Looking for somewhere walking distance from the station


----------



## neonwilderness (Sep 19, 2012)

Someone I know who goes to Sheffield Uni, is always mentioning this place:
http://www.rutlandarmspeople.co.uk/

The Sheffield Tap on the station is decent too, but I don't think they do food:
http://www.sheffieldtap.com/


----------



## Puddy_Tat (Sep 19, 2012)

The Fat Cat, Kelham Island, isn't as close as some to the station, but used to be pretty damn good - the website suggests it's still under the same management as it was last  time I went.  NOt sure if Sunday roasts are on the menu, but good food.


----------



## Biddlybee (Sep 19, 2012)

Cheers  I think the Fat Cat might be a little far to walk, so might check out the Rutland Arms.


----------



## Callie (Sep 19, 2012)

Do report back!
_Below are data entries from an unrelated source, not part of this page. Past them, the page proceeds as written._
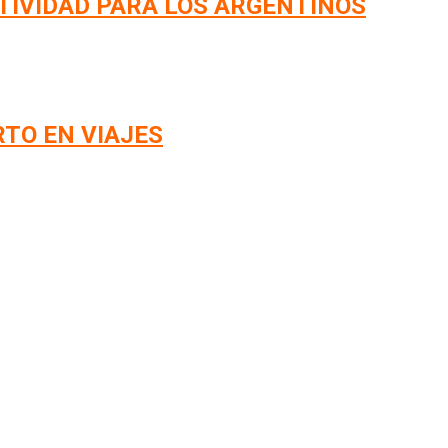
TIVIDAD PARA LOS ARGENTINOS
RTO EN VIAJES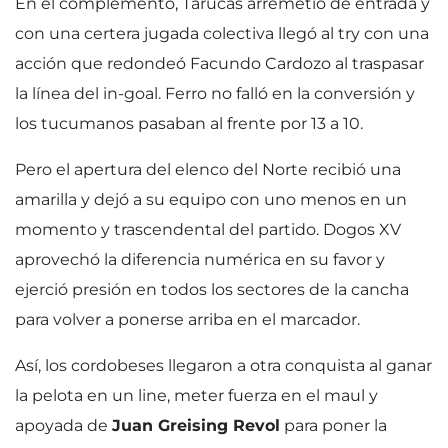
En el complemento, Tarucas arremetió de entrada y
con una certera jugada colectiva llegó al try con una
acción que redondeó Facundo Cardozo al traspasar
la línea del in-goal. Ferro no falló en la conversión y
los tucumanos pasaban al frente por 13 a 10.
Pero el apertura del elenco del Norte recibió una
amarilla y dejó a su equipo con uno menos en un
momento y trascendental del partido. Dogos XV
aprovechó la diferencia numérica en su favor y
ejerció presión en todos los sectores de la cancha
para volver a ponerse arriba en el marcador.
Así, los cordobeses llegaron a otra conquista al ganar
la pelota en un line, meter fuerza en el maul y
apoyada de
Juan Greising Revol
para poner la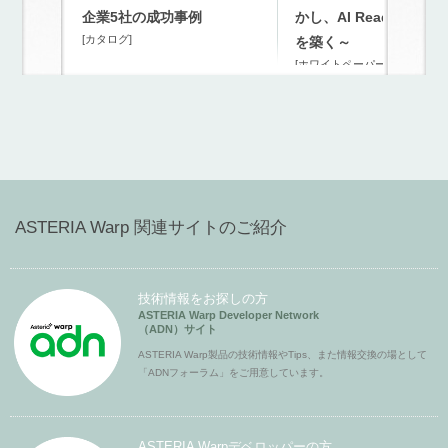
企業5社の成功事例
かし、AI Readyな連携
[カタログ]
を築く～
[ホワイトペーパー]
ASTERIA Warp 関連サイトのご紹介
技術情報をお探しの方
ASTERIA Warp Developer Network
（ADN）サイト
ASTERIA Warp製品の技術情報やTips、また情報交換の場として
「ADNフォーラム」をご用意しています。
ASTERIA Warpデベロッパーの方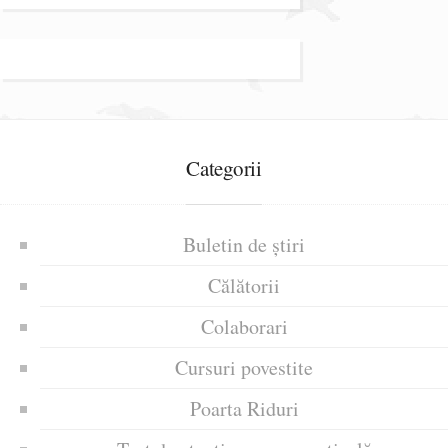
Categorii
Buletin de știri
Călătorii
Colaborari
Cursuri povestite
Poarta Riduri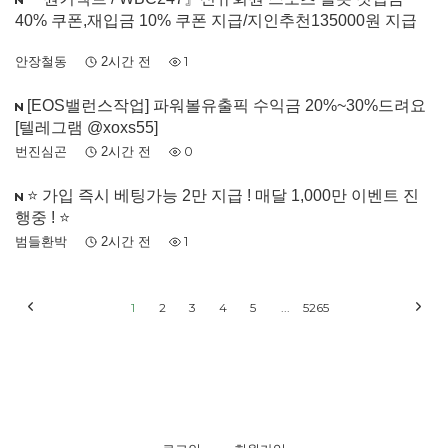
40% 쿠폰,재입금 10% 쿠폰 지급/지인추천135000원 지급
안장철동
2시간 전
1
[EOS밸런스작업] 파워볼유출픽 수익금 20%~30%드려요
[텔레그램 @xoxs55]
번진심곤
2시간 전
0
⭐️ 가입 즉시 베팅가능 2만 지급 ! 매달 1,000만 이벤트 진
행중 ! ⭐️
범들환박
2시간 전
1
1
2
3
4
5
...
5265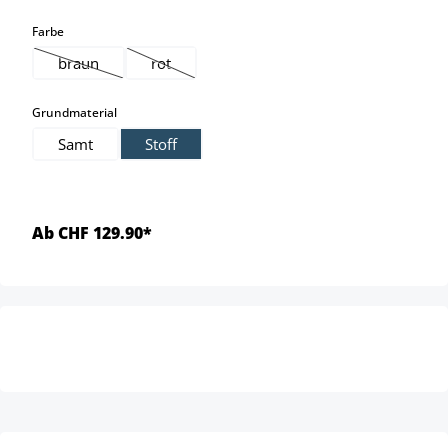
auswählen
Farbe
braun
rot
(Diese Option ist zurzeit nicht verfügbar.)
(Diese Option ist zurzeit nicht verfügbar.)
auswählen
Grundmaterial
Samt
Stoff
Ab CHF 129.90*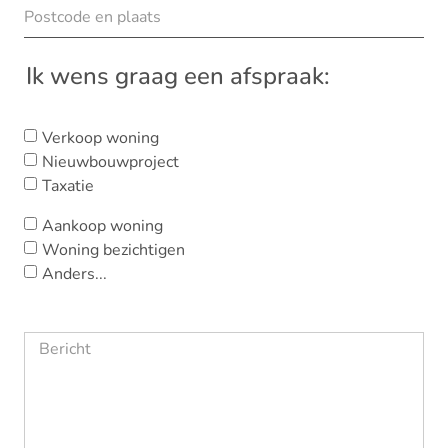
Ik wens graag een afspraak:
Verkoop woning
Nieuwbouwproject
Taxatie
Aankoop woning
Woning bezichtigen
Anders...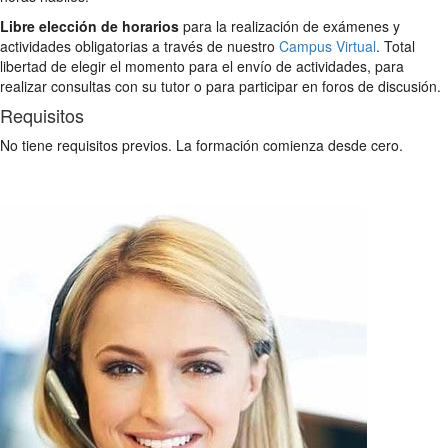
Libre elección de horarios
para la realización de exámenes y
actividades obligatorias a través de nuestro
Campus Virtual
. Total
libertad de elegir el momento para el envío de actividades, para
realizar consultas con su tutor o para participar en foros de discusión.
Requisitos
No tiene requisitos previos. La formación comienza desde cero.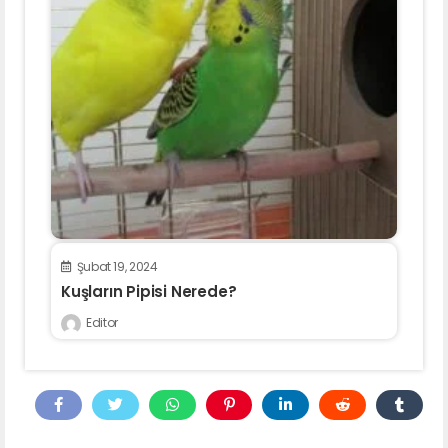
Şubat 19, 2024
Kuşların Pipisi Nerede?
Editor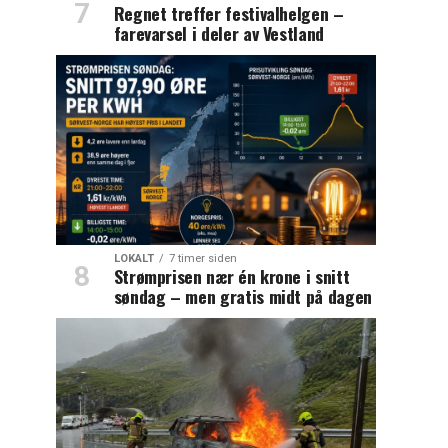
Regnet treffer festivalhelgen –
farevarsel i deler av Vestland
LOKALT
7 timer siden
Strømprisen nær én krone i snitt
søndag – men gratis midt på dagen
Im off to Sheffield Friday for a conference so might wander off for food and drinking. I think I went to The Devonshire Cat http://www.devonshirecat.co.uk/ for a roast a few years back and that was nice but its not that close to the station and it might have changed since then. Good if you like ale/cider, lots to choose from. Looks rubbish from the outside though  l


----------



## Biddlybee (Sep 19, 2012)

Not going til Saturday, but will report back


----------



## neonwilderness (Sep 20, 2012)

I've never been into the Rutland Arms, so I'm not taking any responsibility if it's shite 

Do report back though, I'll probably have a few hours to kill in Sheffield later in the year.


----------



## Callie (Sep 23, 2012)

No evidence of food in the Sheffield tap next to the station. Had dinner in the fat cat be Kelham island last night, good was plentiful, home cooked and tasty and very reasonably priced.

No idea of the rest but the riverside cafe bar looked alright also br Kelham island. I'd still go to the devonshire cat if I had time!


----------



## Biddlybee (Sep 23, 2012)

Rutland Arms was perfect, proper pub pub, decent food and lots of ciders to choose from


----------



## belboid (Oct 2, 2012)

dang, we're not meant to go to the Rutland any more!  http://www.telegraph.co.uk/news/ukn...rmaid-wins-10000-over-push-up-bra-demand.html

Tho I think they have got rid of the worst offenders


----------



## Biddlybee (Oct 3, 2012)




----------